Nembroth,[27] that tyrant, fearing God's hand,
By me was persuaded to build up high Babel,
Whereby he presumed God's wrath to withstand:
So hath my boy devised very well
Many pretty toys to keep men's soul from hell,
Live they never so evil here and wickedly,
As masses, trentals, pardons, and scala coeli.
I egged on Pharaoh, of Egypt the king,
The Israelites to kill, so soon as they were born:
My darling likewise doth the selfsame thing,
And therefore causes kings and princes to be sworn,
That with might and main they shall keep up his horn,
And shall destroy with fire, axe, and sword,
Such as against him shall speak but one word.
And even as I was somewhat too slow,
So that notwithstanding the Israelites did augment;
So (for lack of murthering) God's people do grow,
And daily increase at this time present;
Which my son shall feel incontinent.
Yet another practice, this evil to withstand,
He learned of me, which now he takes in hand.
For when as Moses I might not destroy,
Because that he was of the Lord appointed
To bring the people from thraldom to joy,
I did not cease, whilst I had invented,
Another means to have him prevented;
By accompting himself the son of Pharaoh,
To make him loth Egypt to forego.
The same advice I also attempted
Against the Son of God, when he was incarnate;
Hoping thereby to have him relented,
And for promotion-sake himself to prostrate
Before my feet, when I did demonstrate
The whole world unto him and all the glory,
As it is recorded in Matthew's history.
So hath the Pope, who is my darling dear,
My eldest boy, in whom I do delight,
Lest he should fall, which thing he greatly fear,
Out of his seat of honour, pomp and might,
Hath got to him, on his behalf to fight,
Two champions stout, of which the one is Avarice,
The other is called Tyrannical Practice.
For, as I said, although I claim by right
The kingdom of this earthly world so round,
And in my stead to rule with force and might
I have assigned the Pope, whose match I nowhere found,
His heart with love to me so much abound;
Yet divers men of late, of malice most unkind,
Do study, to displace my son, some wayward means to find.
Wherefore I marvel much what cause of let there is,
That hitherto they have not their office put in ure.
I will go see: for why I fear that somewhat is amiss;
If not, to range abroad the world I will them straight procure:
But needs they must have one to help, men's hearts for to allure
Unto their train: who that should be, I cannot yet espy.
No meeter match I can find out than is Hypocrisy;
Who can full well in time and place dissemble either part.
No man shall easily perceive with which side he doth bear;
But when once favour he hath got, and credit in man's heart,
He will not slack in mine affairs: I do him nothing fear.
But time doth run too fast away for me to tarry here;
For[28] none will be enamoured of my shape, I do know,
I will therefore mine imps send out from hell their shapes to show.

[Exit.

ACT I, SCENE 2.

MATHETES, PHILOLOGUS.

[MATHETES.]
My mind doth thirst, dear friend Philologus,
Of former talk to make a final end:
And where before we 'gan for to discuss
The cause why God doth such afflictions send
Into his Church, you would some more time spend
In the same cause, that thereby you might learn
Betwixt the wrath and love of God a right for to discern.

PHILOLOGUS.
With right good-will to your request herein I do consent,
As well because, as I perceive, you take therein delight,
As also for because it is most chiefly pertinent
Unto mine office to instruct and teach each Christian wight
True godliness, and show to them the path that leadeth right
Unto God's kingdom, where we shall inherit our salvation,
Given unto us from God by Christ our true propitiation.
But that a better-ordered course herein we may observe,
And may directly to the first apply that which ensue,
To speak that hath been said before, I will a time reserve,
And so proceed from whence we left by course and order due
Unto the end.

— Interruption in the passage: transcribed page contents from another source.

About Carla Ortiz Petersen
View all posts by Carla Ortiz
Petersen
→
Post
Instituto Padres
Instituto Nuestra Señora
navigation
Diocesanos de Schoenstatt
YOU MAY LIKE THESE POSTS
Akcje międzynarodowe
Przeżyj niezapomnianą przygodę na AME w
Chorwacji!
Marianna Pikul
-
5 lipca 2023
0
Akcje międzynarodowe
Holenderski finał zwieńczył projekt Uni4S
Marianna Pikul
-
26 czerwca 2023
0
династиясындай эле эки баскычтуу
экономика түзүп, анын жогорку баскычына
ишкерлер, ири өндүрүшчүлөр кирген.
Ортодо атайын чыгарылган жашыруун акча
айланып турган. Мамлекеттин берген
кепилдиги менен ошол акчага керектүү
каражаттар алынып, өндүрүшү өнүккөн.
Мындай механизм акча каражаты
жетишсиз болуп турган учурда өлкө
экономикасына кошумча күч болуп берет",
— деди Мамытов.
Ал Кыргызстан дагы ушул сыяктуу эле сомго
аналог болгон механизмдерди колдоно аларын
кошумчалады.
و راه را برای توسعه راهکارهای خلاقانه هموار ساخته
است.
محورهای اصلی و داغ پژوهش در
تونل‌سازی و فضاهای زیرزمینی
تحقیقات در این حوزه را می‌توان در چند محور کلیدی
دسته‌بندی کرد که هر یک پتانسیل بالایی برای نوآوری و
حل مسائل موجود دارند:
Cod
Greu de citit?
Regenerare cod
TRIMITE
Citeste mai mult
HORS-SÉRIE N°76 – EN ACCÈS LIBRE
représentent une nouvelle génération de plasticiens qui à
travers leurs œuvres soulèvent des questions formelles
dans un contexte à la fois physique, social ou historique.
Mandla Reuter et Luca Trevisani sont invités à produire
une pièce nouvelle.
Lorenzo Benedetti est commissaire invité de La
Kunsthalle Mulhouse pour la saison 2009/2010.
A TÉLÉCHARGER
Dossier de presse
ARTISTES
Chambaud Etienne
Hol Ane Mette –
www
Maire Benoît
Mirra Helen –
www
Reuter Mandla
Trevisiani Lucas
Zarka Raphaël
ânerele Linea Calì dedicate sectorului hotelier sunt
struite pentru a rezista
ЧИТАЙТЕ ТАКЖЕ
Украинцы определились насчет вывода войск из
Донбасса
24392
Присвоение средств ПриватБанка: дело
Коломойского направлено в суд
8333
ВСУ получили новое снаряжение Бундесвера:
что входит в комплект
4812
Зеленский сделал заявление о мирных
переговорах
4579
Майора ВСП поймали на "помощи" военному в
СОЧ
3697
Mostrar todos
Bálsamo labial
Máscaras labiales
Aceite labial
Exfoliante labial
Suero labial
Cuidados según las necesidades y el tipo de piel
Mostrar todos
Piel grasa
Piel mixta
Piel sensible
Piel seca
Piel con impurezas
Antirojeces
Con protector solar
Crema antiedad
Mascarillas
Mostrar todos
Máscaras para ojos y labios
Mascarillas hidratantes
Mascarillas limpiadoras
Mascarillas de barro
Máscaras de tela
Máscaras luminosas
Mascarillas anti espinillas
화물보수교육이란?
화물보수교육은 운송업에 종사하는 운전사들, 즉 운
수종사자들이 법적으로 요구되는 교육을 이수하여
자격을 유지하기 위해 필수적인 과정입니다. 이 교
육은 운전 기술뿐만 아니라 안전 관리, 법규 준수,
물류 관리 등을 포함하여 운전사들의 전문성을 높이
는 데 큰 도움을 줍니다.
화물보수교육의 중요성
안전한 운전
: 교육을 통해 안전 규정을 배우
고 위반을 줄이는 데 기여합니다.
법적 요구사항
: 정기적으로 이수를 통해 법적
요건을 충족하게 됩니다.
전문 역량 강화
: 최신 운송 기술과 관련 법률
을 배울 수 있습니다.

At first, therefore, you did lament and rue
The misery of these our days, and great calamity,
Which those sustain who dare gainsay the Romish hypocrisy.

MATHETES.
I have just cause, as hath each Christian heart,
To wail and weep, to shed out tears of blood,
When as I call to mind the torments and the smart,
Which those have borne, who honest be and good,
For nought else, but because their errors they withstood:
Yet joyed I much to see how patiently
They bore the cross of Christ with constancy.

PHILOLOGUS.
So many of us as into one body be
Incorporate, whereof Christ is the lively head,
As members of our bodies which we see
With joints of love together be conjoined,
And must needs suffer, unless that they be dead,
Some part of grief in mind, which other feel
In body, though not so much by a great deal.
Wherefore by this it is most apparent,
That those two into one body are not united,
Of the which the one doth suffer, the other doth torment,
And in the wounds of his brother is delighted:
Now which is Christ's body may easily be decided;
For the lamb is devoured of the wolf alway,
Not the wolf of the lamb, as Chrysostom doth say.
Again, of unrighteous Cain murthered was Abel,
By whom the Church of God was figured:
Isaac likewise was persecuted of Ishmael,
As in the Book of Genesis is mentioned:
Israel of Pharaoh was also terrified:
David the saint was afflicted by his son,
And put from his kingdom—I mean by Absalom.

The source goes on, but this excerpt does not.